Beta
Podcast cover art for: Why so many studies can’t be replicated
Science Friday
Ira Flatow·11/04/2026

Why so many studies can’t be replicated

This is a episode from podcasts.apple.com.
To find out more about the podcast go to Why so many studies can’t be replicated.

Below is a short summary and detailed review of this podcast written by FutureFactual:

DARPA SCORE Replication Crisis: Open Science, Data Sharing and Reproducibility Across Economics, Education, and Psychology

Science Friday explores how replication of findings in the social sciences is evolving, focusing on the DARPA SCORE project and what it reveals about trust in research. The discussion highlights how large-scale checks across economics, education and psychology found replication rates around fifty percent, underscoring the need for data and code sharing, robust methods, and new tools to assess confidence in findings.

  • The replication crisis is a process, not a binary truth; large-scale analyses reveal how much confidence we should place in published results.
  • SCORE examined thousands of papers across several fields, illustrating broad replication challenges.
  • Data and code sharing are essential to enable reproduction and scrutiny of findings.
  • AI may help automate replication and robustness checks while normative changes in journals, institutions, and funders shape incentives.

Introduction: The replication crisis and SCORE

The podcast introduces the replication crisis as a core reason science uses a method—testing assumptions to gain trustworthy results. Ira Flatow summarizes how SCORE, a DARPA-funded, multi-disciplinary project, sought to go beyond re-running experiments to develop AI-assisted tools for assessing confidence in research findings. The SCORE study analyzed thousands of papers in economics, education, and psychology over a decade, revealing that only about half could be replicated, underscoring the scale of the challenge in the social behavioral sciences.

"Science is a process.

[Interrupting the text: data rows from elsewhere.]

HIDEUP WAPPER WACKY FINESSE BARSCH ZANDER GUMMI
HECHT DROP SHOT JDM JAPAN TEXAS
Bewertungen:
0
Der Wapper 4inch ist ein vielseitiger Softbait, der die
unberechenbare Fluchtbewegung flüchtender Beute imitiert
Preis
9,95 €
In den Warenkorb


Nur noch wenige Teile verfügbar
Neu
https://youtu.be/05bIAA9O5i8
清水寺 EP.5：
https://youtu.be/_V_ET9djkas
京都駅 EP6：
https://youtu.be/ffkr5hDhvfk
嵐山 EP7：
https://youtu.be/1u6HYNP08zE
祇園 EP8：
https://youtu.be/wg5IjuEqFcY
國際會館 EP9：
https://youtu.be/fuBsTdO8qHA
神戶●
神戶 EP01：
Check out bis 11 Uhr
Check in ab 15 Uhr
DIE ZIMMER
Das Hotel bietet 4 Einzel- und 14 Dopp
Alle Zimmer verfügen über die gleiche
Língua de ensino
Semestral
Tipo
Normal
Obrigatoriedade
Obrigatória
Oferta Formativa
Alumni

It's really easy to forget that." - Tim Arrington

SCORE’s scope and what makes it different

Tim Arrington explains SCORE’s breadth, noting that it was designed to create a ground truth for testing automated confidence assessment tools, not merely to repeat experiments. The project spans 62 journals across economics, education, and psychology, covering ten years of research. This breadth is presented as a key factor that distinguishes SCORE from earlier replication efforts and positions it at the intersection of open science and AI-assisted research evaluation.

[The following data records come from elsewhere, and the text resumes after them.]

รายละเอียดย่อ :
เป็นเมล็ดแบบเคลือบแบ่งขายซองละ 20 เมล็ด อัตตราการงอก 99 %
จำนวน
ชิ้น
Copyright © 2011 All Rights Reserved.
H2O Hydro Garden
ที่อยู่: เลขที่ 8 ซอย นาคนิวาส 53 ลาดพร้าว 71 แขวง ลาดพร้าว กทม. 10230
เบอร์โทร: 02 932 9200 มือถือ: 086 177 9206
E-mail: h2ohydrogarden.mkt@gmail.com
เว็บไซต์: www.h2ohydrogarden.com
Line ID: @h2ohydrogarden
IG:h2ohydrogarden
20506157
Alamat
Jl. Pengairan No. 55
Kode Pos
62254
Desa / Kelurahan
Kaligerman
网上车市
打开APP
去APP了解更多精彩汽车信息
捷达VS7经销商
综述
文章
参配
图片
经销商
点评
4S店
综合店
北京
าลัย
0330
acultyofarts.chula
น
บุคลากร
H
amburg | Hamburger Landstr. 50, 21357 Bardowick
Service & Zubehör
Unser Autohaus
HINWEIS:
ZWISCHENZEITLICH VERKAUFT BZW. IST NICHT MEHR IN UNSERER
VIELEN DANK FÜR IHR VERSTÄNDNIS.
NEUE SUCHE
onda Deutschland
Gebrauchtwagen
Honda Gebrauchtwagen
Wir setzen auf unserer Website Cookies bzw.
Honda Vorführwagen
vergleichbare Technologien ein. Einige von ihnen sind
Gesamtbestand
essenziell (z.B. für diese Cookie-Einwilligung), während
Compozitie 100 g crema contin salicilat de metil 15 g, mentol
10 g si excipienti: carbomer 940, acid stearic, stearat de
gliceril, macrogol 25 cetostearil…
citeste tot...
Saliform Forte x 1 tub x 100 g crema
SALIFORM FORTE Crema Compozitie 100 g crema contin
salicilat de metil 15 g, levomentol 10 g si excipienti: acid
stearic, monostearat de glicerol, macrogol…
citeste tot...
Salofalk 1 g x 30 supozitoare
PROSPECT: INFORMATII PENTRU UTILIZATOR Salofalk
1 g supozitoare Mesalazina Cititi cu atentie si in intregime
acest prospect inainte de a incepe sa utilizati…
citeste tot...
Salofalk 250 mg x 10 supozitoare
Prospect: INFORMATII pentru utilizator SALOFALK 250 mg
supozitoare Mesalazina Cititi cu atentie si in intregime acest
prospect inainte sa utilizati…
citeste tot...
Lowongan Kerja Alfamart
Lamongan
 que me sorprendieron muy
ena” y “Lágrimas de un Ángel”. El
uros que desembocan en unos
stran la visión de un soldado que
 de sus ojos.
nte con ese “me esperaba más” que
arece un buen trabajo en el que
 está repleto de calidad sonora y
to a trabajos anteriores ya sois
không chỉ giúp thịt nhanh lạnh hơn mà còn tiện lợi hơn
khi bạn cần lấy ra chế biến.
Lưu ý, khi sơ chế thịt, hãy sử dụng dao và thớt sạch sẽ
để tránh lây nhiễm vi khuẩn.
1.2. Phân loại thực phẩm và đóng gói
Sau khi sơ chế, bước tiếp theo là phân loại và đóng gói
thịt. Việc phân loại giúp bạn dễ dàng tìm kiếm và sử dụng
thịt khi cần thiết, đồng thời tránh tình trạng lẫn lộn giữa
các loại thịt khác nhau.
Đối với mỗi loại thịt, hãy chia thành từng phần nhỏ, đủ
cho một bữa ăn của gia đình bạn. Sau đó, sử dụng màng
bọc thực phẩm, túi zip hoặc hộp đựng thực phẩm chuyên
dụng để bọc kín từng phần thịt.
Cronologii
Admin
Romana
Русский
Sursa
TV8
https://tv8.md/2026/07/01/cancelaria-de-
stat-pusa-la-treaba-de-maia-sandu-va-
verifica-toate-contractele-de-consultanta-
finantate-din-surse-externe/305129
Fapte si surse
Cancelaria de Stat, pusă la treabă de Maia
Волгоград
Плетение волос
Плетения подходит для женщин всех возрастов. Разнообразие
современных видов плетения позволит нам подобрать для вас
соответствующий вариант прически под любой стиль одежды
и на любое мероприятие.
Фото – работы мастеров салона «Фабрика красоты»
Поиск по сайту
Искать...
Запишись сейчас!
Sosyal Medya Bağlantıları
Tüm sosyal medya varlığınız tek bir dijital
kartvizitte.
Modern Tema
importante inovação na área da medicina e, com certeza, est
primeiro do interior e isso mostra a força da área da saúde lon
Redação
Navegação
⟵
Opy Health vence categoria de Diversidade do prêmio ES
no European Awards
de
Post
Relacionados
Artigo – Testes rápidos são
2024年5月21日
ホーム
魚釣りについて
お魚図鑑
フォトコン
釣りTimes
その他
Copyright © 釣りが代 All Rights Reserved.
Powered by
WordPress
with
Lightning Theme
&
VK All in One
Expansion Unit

"There’s a lot of good research out there, and unfortunately there’s also research that is less good." - Abel Brodeur

Why replication matters for policy and daily life

The hosts and guests discuss the implications of replication for policy decisions and individual behavior. The research areas cited include how public employees leave civil service or how crime victimization might influence political participation, illustrating the tangible policy outcomes tied to research reliability.

Common replication barriers and data sharing

Both Tim Arrington and Abel Brodeur describe barriers to replication, especially around data access, data collection methods, and analysis pipelines. They emphasize that many studies do not openly share data or the precise methodologies used, which makes exact reproduction difficult and sometimes impossible. The discussion points to the cultural and systemic shifts needed—sharing data, sharing code, and improving incentives for researchers to expose their data and methods to scrutiny.

"it’s hard to do that when you don’t share data." - Tim Arrington

New replication findings in economics and political science

A separate replication study from the universe of economics and political science shows improvements in data sharing since SCORE began in 2019. Data sharing is rising, but issues persist: coding errors appeared in 15-20% of papers, and results were robust about 75% of the time. The Institute for Replication notes significant variation in data sharing norms across fields such as economics, political science, psychology, public health, and environmental research, indicating that progress is real but uneven.

"coding errors in 15, 20% of papers. Results are robust maybe 75% of the time." - Abel Brodeur

AI's promise and the path forward

The discussion pivots to AI’s role in replication, including two futures: one where AI can generate content that clouds reproducibility and another where AI helps automate reproductions, describes data, and explores robust, plausible alternative analyses. The guests agree that AI could support more comprehensive robustness checks, but careful governance and clear norms are essential to ensure AI tools enhance, rather than undermine, scientific integrity.

Takeaways for trust in science and headlines

Bell and Tim Arrington stress that trusting science requires patience and a willingness to see results replicated by multiple independent researchers over time. The speakers advocate for a stronger culture of replication, better sharing practices, and improved training for researchers in documenting data and code. The takeaway is to assess new results cautiously, waiting for independent replication before embracing headlines as truth.

"I don’t know which result I can really trust versus those that I cannot trust." - Abel Brodeur

Conclusion

The podcast ends with a shared optimism that the replication crisis can drive meaningful improvements in how science is conducted and shared, highlighting opportunities to harness AI for reproducibility while strengthening norms, governance, and incentives across journals, institutions, and funders.